BIKERS AND bassoonists stole the show at Monday's Philharmonia concert when the American composer Michael Daugherty had four leather- clad Hell's Angels idle down the gangways to thundering drums, amble on to the stage and set about his latest bassoon extravaganza. Although neither bikers nor Hell's Angels (at least, not as far as I know), the Philharmonia's Meyrick Alexander, Robin O'Neill, Michael Cole and Gordon Laing had mastered the requisite gestures to perfection. Daugherty likens the bassoon to the drag-pipe on a Harley-Davidson - an obvious turn-on, and a useful inspiration.

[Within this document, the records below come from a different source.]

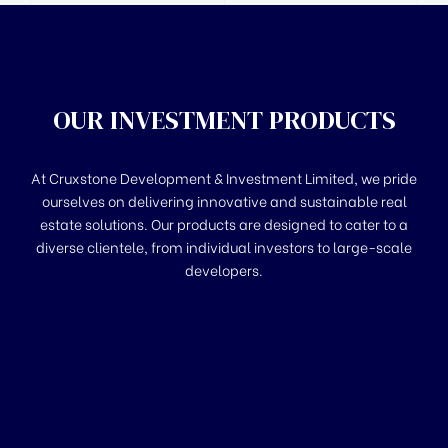
OUR INVESTMENT PRODUCTS
At Cruxstone Development & Investment Limited, we pride
ourselves on delivering innovative and sustainable real
estate solutions. Our products are designed to cater to a
diverse clientele, from individual investors to large-scale
developers.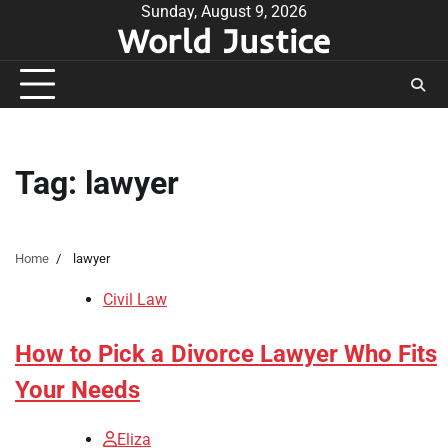
Skip
Sunday, August 9, 2026
World Justice
to
content
Tag:
lawyer
Home
lawyer
Civil Law
How to Pick a Divorce Lawyer Who Fits
Your Needs
Eliza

There were canons, fugues and polyrhythms, growling low notes and unexpected highs, with the Angels depicted as tanked up, dreaming, playful or violent.

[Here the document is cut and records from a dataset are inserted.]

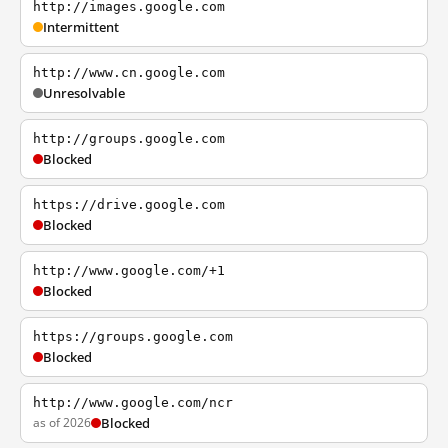
http://images.google.com
Intermittent
http://www.cn.google.com
Unresolvable
http://groups.google.com
Blocked
https://drive.google.com
Blocked
http://www.google.com/+1
Blocked
https://groups.google.com
Blocked
http://www.google.com/ncr
as of 2026
Blocked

Daugherty is a master of the musical comic strip - Spike Jones spiced with Stravinsky - playfully provocative and with a confident command of orchestral resources. He backed his snorting foursome with sliding strings, swirling harps and heavy artillery of percussion. The thundersheet took a good thrashing from a metal chain, and the timpanist Andrew Smith must have developed gladiatorial biceps overnight. But the bassoons took centre stage, much as they had done an hour earlier (in a special pre- concert event) when the composer Tim Steiner directed 20 fledgeling bassoonists in his epic Bassoon Fantastic. Again, the players descended the gangways, this time warbling through reeds like migrating birds. The gifted young bassoonist Graham Hobbs donned Elvis gear for a droll presentation of Daugherty's mildly amusing Dead Elvis, with its doleful references to "It's Now or Never" (or "O sole mio"), but Daugherty has evidently moved on since 1993; Hell's Angels is a more convincing piece.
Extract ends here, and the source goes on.